Harmer Gateway

 

Welcome from Waltz 2018

The February 24, 1926 issue of the Pharos tells us that,

Since earliest times of civilization people have built walls around their cities and castles as a means of protection. The gates of these walls required much time and money because they were to be ornamental as well as useful. And then, as civilization advanced, there was no need for these walls and they gradually crumbled away, but the custom of using gates for ornamentation has been preserved to the present day. It is a rare thing to find an institution that does not have a gate somewhere on its grounds.

Of the hundreds of students that daily pass through these gates on Wesleyan’s campus probably few ever give a thought of them.

That was true then, and it is even more so today. In fact, the true stories behind these gates are becoming a bit fuzzy and dim.

Take, for example the Harmer Gateway.


1908

For many years, each class would choose someone they admired and would take the name of that person. The Class of 1908 was known as The Harmer Class after Harvey Walker Harmer.

In appreciation of this honor, and in honor of the class of 1908, he donated the funds for the Harmer Gateway.

The Honorable Harvey W. Harmer was a Trustee of the college from 1906-1937, and a Trustee Emeritus from 1937-1961.

Harmer, Harvey W. Bench and Bar 1919
Photo from Bench and Bar of West VIrginia

He was elected to the West Virginia House of Delegates in 1894 and to the West Virginia Senate in 1900. He served on the Board of Regents of the State Normal Schools and for the West Virginia Schools for the Deaf and Blind. He was the mayor of Clarksburg, West Virginia.

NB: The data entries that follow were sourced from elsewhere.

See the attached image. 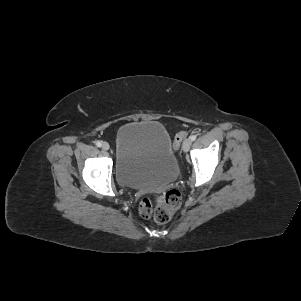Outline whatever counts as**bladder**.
<instances>
[{"label":"bladder","instance_id":"31cf9c89","mask_svg":"<svg viewBox=\"0 0 301 301\" xmlns=\"http://www.w3.org/2000/svg\"><path fill=\"white\" fill-rule=\"evenodd\" d=\"M171 137L155 121L129 122L116 136L115 175L118 183L135 189L159 188L178 175Z\"/></svg>","mask_w":301,"mask_h":301}]
</instances>
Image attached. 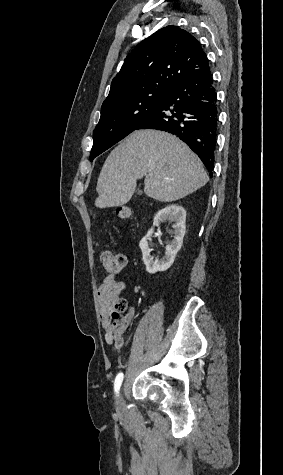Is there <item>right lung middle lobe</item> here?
<instances>
[{"label":"right lung middle lobe","mask_w":283,"mask_h":475,"mask_svg":"<svg viewBox=\"0 0 283 475\" xmlns=\"http://www.w3.org/2000/svg\"><path fill=\"white\" fill-rule=\"evenodd\" d=\"M168 92H153L102 105L101 117L93 132L90 161L136 130L137 126L164 100Z\"/></svg>","instance_id":"1"}]
</instances>
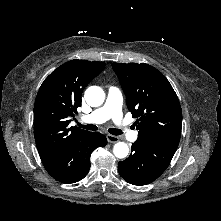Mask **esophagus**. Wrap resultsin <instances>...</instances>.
<instances>
[{
	"instance_id": "esophagus-1",
	"label": "esophagus",
	"mask_w": 221,
	"mask_h": 221,
	"mask_svg": "<svg viewBox=\"0 0 221 221\" xmlns=\"http://www.w3.org/2000/svg\"><path fill=\"white\" fill-rule=\"evenodd\" d=\"M107 140H108V142H110V143H115V142H118V141H119V137H118V136H115V135L108 134V135H107Z\"/></svg>"
}]
</instances>
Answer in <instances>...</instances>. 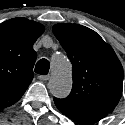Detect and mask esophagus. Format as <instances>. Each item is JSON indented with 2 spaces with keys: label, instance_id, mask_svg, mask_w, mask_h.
I'll use <instances>...</instances> for the list:
<instances>
[{
  "label": "esophagus",
  "instance_id": "esophagus-1",
  "mask_svg": "<svg viewBox=\"0 0 125 125\" xmlns=\"http://www.w3.org/2000/svg\"><path fill=\"white\" fill-rule=\"evenodd\" d=\"M38 78L41 81H48L50 76L49 75H40V76H38Z\"/></svg>",
  "mask_w": 125,
  "mask_h": 125
}]
</instances>
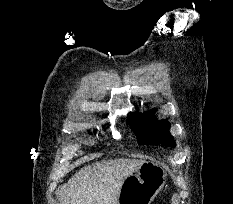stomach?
I'll return each instance as SVG.
<instances>
[{
  "mask_svg": "<svg viewBox=\"0 0 233 204\" xmlns=\"http://www.w3.org/2000/svg\"><path fill=\"white\" fill-rule=\"evenodd\" d=\"M166 175L162 165L143 161L136 174L124 180L117 204H151L164 187Z\"/></svg>",
  "mask_w": 233,
  "mask_h": 204,
  "instance_id": "stomach-1",
  "label": "stomach"
}]
</instances>
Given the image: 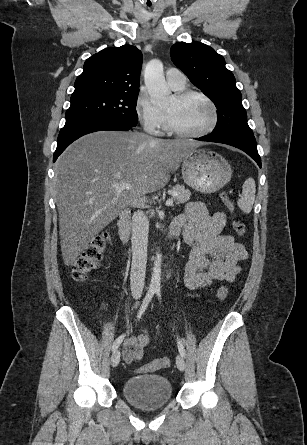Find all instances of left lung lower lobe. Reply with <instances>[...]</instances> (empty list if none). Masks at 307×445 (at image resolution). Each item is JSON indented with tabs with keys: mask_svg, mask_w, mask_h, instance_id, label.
I'll return each mask as SVG.
<instances>
[{
	"mask_svg": "<svg viewBox=\"0 0 307 445\" xmlns=\"http://www.w3.org/2000/svg\"><path fill=\"white\" fill-rule=\"evenodd\" d=\"M200 141L217 142L228 144L239 148L253 158L261 168V159L257 151V144L253 134L230 132L220 134H209L200 138Z\"/></svg>",
	"mask_w": 307,
	"mask_h": 445,
	"instance_id": "0a47b994",
	"label": "left lung lower lobe"
}]
</instances>
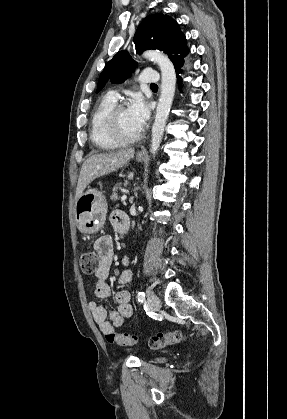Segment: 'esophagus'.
I'll list each match as a JSON object with an SVG mask.
<instances>
[{"instance_id":"esophagus-1","label":"esophagus","mask_w":287,"mask_h":419,"mask_svg":"<svg viewBox=\"0 0 287 419\" xmlns=\"http://www.w3.org/2000/svg\"><path fill=\"white\" fill-rule=\"evenodd\" d=\"M140 153H141V154H144V152H143V151H140Z\"/></svg>"}]
</instances>
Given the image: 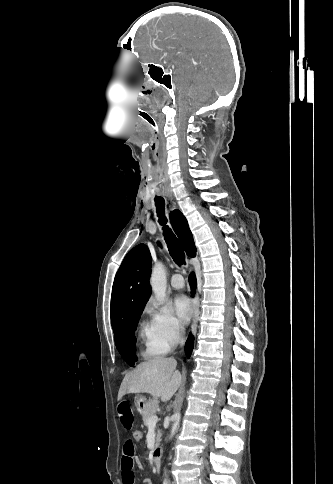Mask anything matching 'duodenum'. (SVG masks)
<instances>
[{
  "label": "duodenum",
  "instance_id": "duodenum-1",
  "mask_svg": "<svg viewBox=\"0 0 333 484\" xmlns=\"http://www.w3.org/2000/svg\"><path fill=\"white\" fill-rule=\"evenodd\" d=\"M153 465L156 470H159L161 467V451L160 449H155L153 452Z\"/></svg>",
  "mask_w": 333,
  "mask_h": 484
}]
</instances>
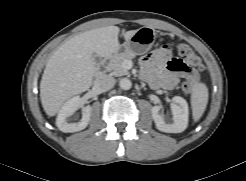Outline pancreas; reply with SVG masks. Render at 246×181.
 Returning a JSON list of instances; mask_svg holds the SVG:
<instances>
[{
  "label": "pancreas",
  "instance_id": "pancreas-1",
  "mask_svg": "<svg viewBox=\"0 0 246 181\" xmlns=\"http://www.w3.org/2000/svg\"><path fill=\"white\" fill-rule=\"evenodd\" d=\"M134 54L130 52H124L118 55H115L107 65V70L111 72L112 75L122 76L128 75V70L124 67V62L126 60H131L134 58Z\"/></svg>",
  "mask_w": 246,
  "mask_h": 181
}]
</instances>
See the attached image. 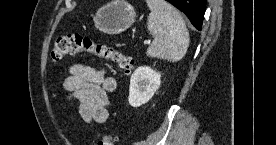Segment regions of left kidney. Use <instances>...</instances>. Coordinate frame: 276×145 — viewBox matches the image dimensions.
I'll use <instances>...</instances> for the list:
<instances>
[{
    "mask_svg": "<svg viewBox=\"0 0 276 145\" xmlns=\"http://www.w3.org/2000/svg\"><path fill=\"white\" fill-rule=\"evenodd\" d=\"M161 74L148 66L138 67L132 74L129 87V104L139 107L147 103L160 86Z\"/></svg>",
    "mask_w": 276,
    "mask_h": 145,
    "instance_id": "obj_1",
    "label": "left kidney"
}]
</instances>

In George W. Atkinson’s 1919 work, Bench and Bar of West Virginia, Harmer is described as “a safe and wise counselor, a conscientious adviser, and is deliberate in all of his acts; and better than all else he at all times seeks to be just and entirely fair with his fellow men.”


Harmer Gateway in 1910
1910 Catalog

1917 view of the Harmer Gateway


1926

On February 3, 1926, Harvey W. Harmer married the former Dean of Women – Florence Warden Stemple. Dean Stemple had been a member of the class of 1908! After receiving her degree from WVWC, she went on to get her masters degree from Columbia University before coming back to her alma mater as the Dean of Women from February 1924 through January of 1926.

Stemple, Florence W. 1926
Florence W. Stemple, 1926

She is quoted in the January 27, 1926 issue of the Pharos as saying,

It is necessary for someone to build a foundation upon which another woman, who has had special training, can build upon.

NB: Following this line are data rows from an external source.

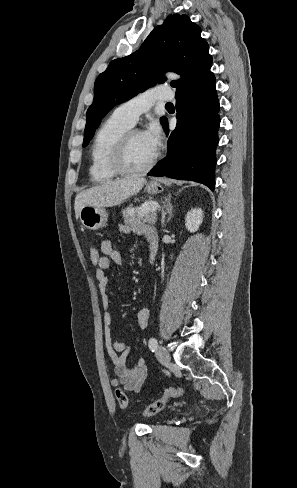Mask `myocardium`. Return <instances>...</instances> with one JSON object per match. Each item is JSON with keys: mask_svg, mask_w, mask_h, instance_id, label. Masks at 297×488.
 Returning a JSON list of instances; mask_svg holds the SVG:
<instances>
[{"mask_svg": "<svg viewBox=\"0 0 297 488\" xmlns=\"http://www.w3.org/2000/svg\"><path fill=\"white\" fill-rule=\"evenodd\" d=\"M138 132L140 131L137 129H129L128 131H126L120 137L113 149L110 164L113 171L116 172L118 175H136L146 173L153 168L158 160V154L156 153L151 161L143 167L131 168L127 165L126 157L128 146L132 136Z\"/></svg>", "mask_w": 297, "mask_h": 488, "instance_id": "f54148a6", "label": "myocardium"}]
</instances>
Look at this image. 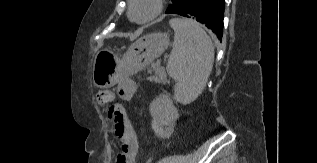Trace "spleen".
I'll return each mask as SVG.
<instances>
[{
	"label": "spleen",
	"instance_id": "spleen-1",
	"mask_svg": "<svg viewBox=\"0 0 317 163\" xmlns=\"http://www.w3.org/2000/svg\"><path fill=\"white\" fill-rule=\"evenodd\" d=\"M174 42L167 63L168 74L177 81L175 99L183 105L193 102L204 90L214 62V46L194 20L173 18Z\"/></svg>",
	"mask_w": 317,
	"mask_h": 163
}]
</instances>
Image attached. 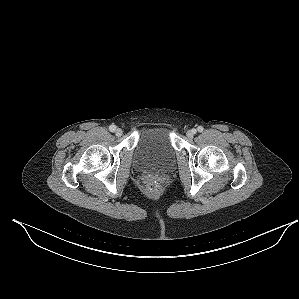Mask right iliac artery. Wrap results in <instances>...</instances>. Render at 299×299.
Here are the masks:
<instances>
[{
	"label": "right iliac artery",
	"mask_w": 299,
	"mask_h": 299,
	"mask_svg": "<svg viewBox=\"0 0 299 299\" xmlns=\"http://www.w3.org/2000/svg\"><path fill=\"white\" fill-rule=\"evenodd\" d=\"M109 130H110L111 132H114V131L116 130V126H115L114 124L110 125V126H109Z\"/></svg>",
	"instance_id": "obj_1"
}]
</instances>
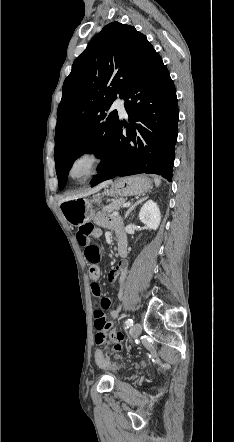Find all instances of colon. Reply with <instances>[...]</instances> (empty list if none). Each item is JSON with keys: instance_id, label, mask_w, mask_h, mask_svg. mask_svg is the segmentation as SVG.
Segmentation results:
<instances>
[{"instance_id": "5ec220e1", "label": "colon", "mask_w": 234, "mask_h": 442, "mask_svg": "<svg viewBox=\"0 0 234 442\" xmlns=\"http://www.w3.org/2000/svg\"><path fill=\"white\" fill-rule=\"evenodd\" d=\"M94 233H95V227L92 224H85L81 226L79 231L77 232V240L79 244L85 248L86 259L90 263H92V266L90 267L89 270L90 277L92 280L97 281L100 278V268L97 266V263L100 261L101 253L97 245L90 243V238L93 237ZM92 294L96 304L94 316L95 314H105V311L110 306V302L108 298L101 296V289L97 283H94ZM94 357H95L94 361L95 366L100 367L101 370H106L107 368L113 370L115 368V365L113 363L107 365L108 361L103 357L102 351L99 349V347H96Z\"/></svg>"}]
</instances>
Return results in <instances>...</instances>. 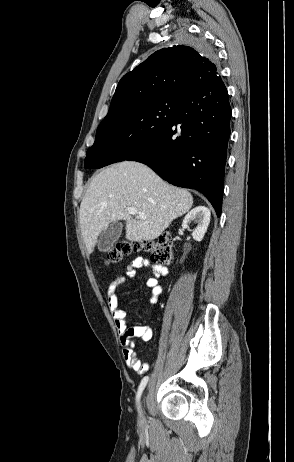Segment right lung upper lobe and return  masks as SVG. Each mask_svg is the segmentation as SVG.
Returning a JSON list of instances; mask_svg holds the SVG:
<instances>
[{
	"instance_id": "right-lung-upper-lobe-1",
	"label": "right lung upper lobe",
	"mask_w": 294,
	"mask_h": 462,
	"mask_svg": "<svg viewBox=\"0 0 294 462\" xmlns=\"http://www.w3.org/2000/svg\"><path fill=\"white\" fill-rule=\"evenodd\" d=\"M219 78L214 53L184 45L163 48L122 77L108 114L164 95L185 97Z\"/></svg>"
}]
</instances>
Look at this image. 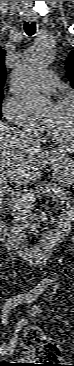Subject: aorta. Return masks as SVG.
Instances as JSON below:
<instances>
[{"instance_id":"aorta-1","label":"aorta","mask_w":74,"mask_h":366,"mask_svg":"<svg viewBox=\"0 0 74 366\" xmlns=\"http://www.w3.org/2000/svg\"><path fill=\"white\" fill-rule=\"evenodd\" d=\"M55 58V48L46 42H35L21 57L11 77L14 93L32 113L43 114L50 99L39 91L41 73L50 67Z\"/></svg>"}]
</instances>
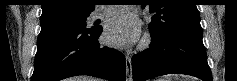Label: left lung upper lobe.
<instances>
[{"instance_id":"left-lung-upper-lobe-1","label":"left lung upper lobe","mask_w":237,"mask_h":81,"mask_svg":"<svg viewBox=\"0 0 237 81\" xmlns=\"http://www.w3.org/2000/svg\"><path fill=\"white\" fill-rule=\"evenodd\" d=\"M195 0H152L149 5L152 22L149 30L152 39L182 29H202Z\"/></svg>"}]
</instances>
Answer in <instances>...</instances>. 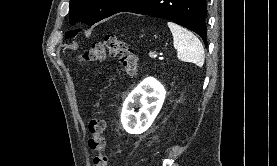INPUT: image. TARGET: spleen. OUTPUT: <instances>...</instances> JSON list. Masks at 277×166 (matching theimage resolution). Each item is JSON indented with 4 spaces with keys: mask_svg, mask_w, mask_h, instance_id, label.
Masks as SVG:
<instances>
[{
    "mask_svg": "<svg viewBox=\"0 0 277 166\" xmlns=\"http://www.w3.org/2000/svg\"><path fill=\"white\" fill-rule=\"evenodd\" d=\"M173 35V45L181 61L194 63L199 67L204 64V48L200 40L189 30L169 21L167 23Z\"/></svg>",
    "mask_w": 277,
    "mask_h": 166,
    "instance_id": "1",
    "label": "spleen"
}]
</instances>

She was known as one who gave independence and guidance to the young women at Wesleyan. This just six years after women were given the right to vote when the Nineteenth Ammendment was passed in 1920.


Harmer Gateway 1950
Harmer Gateway 1950

2016

In the summer of 2016, the area was renovated and rededicated as part of a collaborative sidewalk project between the City of Buckhannon and West Virginia Wesleyan College.

Benches and plaques were included to honor President Pamela Balch, who was President of Wesleyan from 2006-2016  and Dr. Barry Pritts, who had been Vice President for Administration and Finance for a decade.

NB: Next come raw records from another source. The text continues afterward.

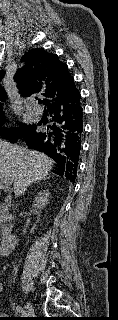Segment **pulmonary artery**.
I'll return each instance as SVG.
<instances>
[{
    "instance_id": "pulmonary-artery-1",
    "label": "pulmonary artery",
    "mask_w": 118,
    "mask_h": 320,
    "mask_svg": "<svg viewBox=\"0 0 118 320\" xmlns=\"http://www.w3.org/2000/svg\"><path fill=\"white\" fill-rule=\"evenodd\" d=\"M26 109L29 113L33 114L34 116H39L41 114V110L37 104L28 103L26 105Z\"/></svg>"
}]
</instances>
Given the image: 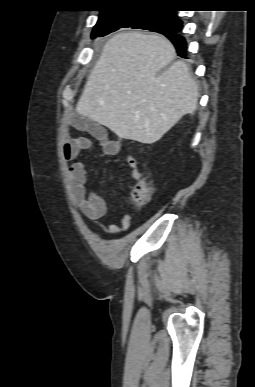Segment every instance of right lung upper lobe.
<instances>
[{
    "label": "right lung upper lobe",
    "instance_id": "cb5924a9",
    "mask_svg": "<svg viewBox=\"0 0 255 387\" xmlns=\"http://www.w3.org/2000/svg\"><path fill=\"white\" fill-rule=\"evenodd\" d=\"M109 1H112L111 5L107 9L101 10V13L126 12V11H133L136 9H145L143 11H154L157 9H165V8H162V7H165L164 4H166L164 3V1H169V0H109Z\"/></svg>",
    "mask_w": 255,
    "mask_h": 387
}]
</instances>
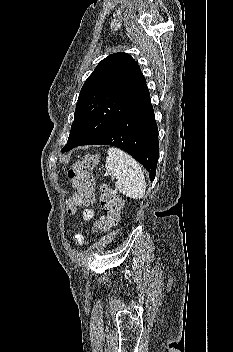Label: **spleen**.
Returning a JSON list of instances; mask_svg holds the SVG:
<instances>
[{
  "mask_svg": "<svg viewBox=\"0 0 233 352\" xmlns=\"http://www.w3.org/2000/svg\"><path fill=\"white\" fill-rule=\"evenodd\" d=\"M106 173L116 179V188L131 199H141L145 195L146 181L142 167L129 154L111 147L106 157Z\"/></svg>",
  "mask_w": 233,
  "mask_h": 352,
  "instance_id": "spleen-1",
  "label": "spleen"
}]
</instances>
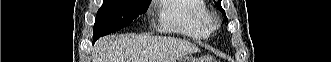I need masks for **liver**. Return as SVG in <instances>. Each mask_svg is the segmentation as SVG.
<instances>
[{
    "mask_svg": "<svg viewBox=\"0 0 331 62\" xmlns=\"http://www.w3.org/2000/svg\"><path fill=\"white\" fill-rule=\"evenodd\" d=\"M197 51L194 44L180 38L120 35L100 39L93 62H175Z\"/></svg>",
    "mask_w": 331,
    "mask_h": 62,
    "instance_id": "6515ba94",
    "label": "liver"
}]
</instances>
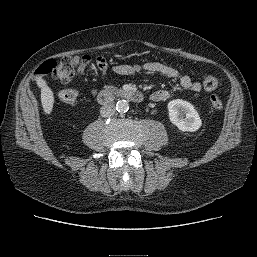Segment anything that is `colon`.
<instances>
[{"instance_id":"1","label":"colon","mask_w":257,"mask_h":257,"mask_svg":"<svg viewBox=\"0 0 257 257\" xmlns=\"http://www.w3.org/2000/svg\"><path fill=\"white\" fill-rule=\"evenodd\" d=\"M90 60L88 56L77 57L67 56L59 60H47L42 63L37 74L52 75L55 79L62 83H68L72 80L77 72H83ZM203 86L207 91H213L218 87V80L211 75L204 77ZM78 98V92L74 89H65L59 93V99L66 104H73ZM209 105L212 110L219 111L223 107V102L218 95H211Z\"/></svg>"}]
</instances>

New Places, New Perspectives

A gateway leads us to a new place.

You can go through it from more than one direction and with more than one perspective.

Harmer Gateway looking out 2018
Gateways Go Both Ways

Since 2008, this is the way you walk from campus to the Virginia Thomas Law Center for the Performing Arts. The next time you pass that way, give a thought of appreciation to Harvey Walker Harmer (and his wife).

Or, perhaps imagine in your mind’s eye the days when this was the front door of campus, and framed one of our oldest buildings.